═══ The data

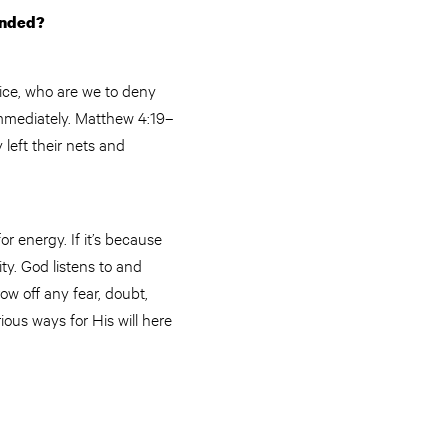
ponded?
rvice, who are we to deny
immediately. Matthew 4:19–
 left their nets and
for energy. If it’s because
ity. God listens to and
ow off any fear, doubt,
ious ways for His will here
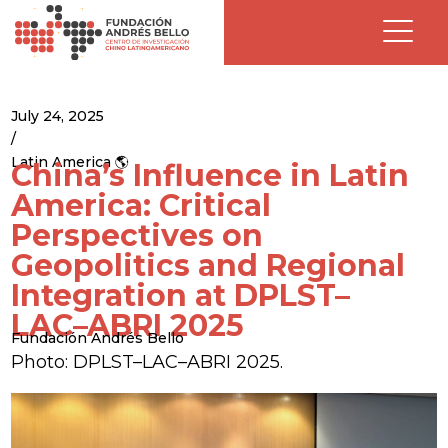
July 24, 2025
/
Latin America 🌎
China’s Influence in Latin
America: Critical
Perspectives on
Geopolitics and Regional
Integration at DPLST–
LAC–ABRI 2025
Fundación Andrés Bello
Photo: DPLST–LAC–ABRI 2025.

══════

Retype the whole listing above exactly as written. Skip the pictures.

ponded?
rvice, who are we to deny
immediately. Matthew 4:19–
 left their nets and
for energy. If it’s because
ity. God listens to and
ow off any fear, doubt,
ious ways for His will here
July 24, 2025
/
Latin America 🌎
China’s Influence in Latin
America: Critical
Perspectives on
Geopolitics and Regional
Integration at DPLST–
LAC–ABRI 2025
Fundación Andrés Bello
Photo: DPLST–LAC–ABRI 2025.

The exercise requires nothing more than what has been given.